### MATERIAL PROVIDED
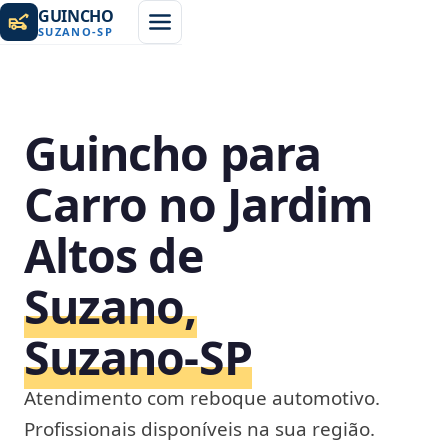
GUINCHO
SUZANO
-
SP
Guincho para
Carro no Jardim
Altos de
Suzano,
Suzano‑SP
Atendimento com reboque automotivo.
Profissionais disponíveis na sua região.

### TO DO
Everything in the entries except the pictures must be duplicated exactly.

### OUTPUT FOR THIS TASK
GUINCHO
SUZANO
-
SP
Guincho para
Carro no Jardim
Altos de
Suzano,
Suzano‑SP
Atendimento com reboque automotivo.
Profissionais disponíveis na sua região.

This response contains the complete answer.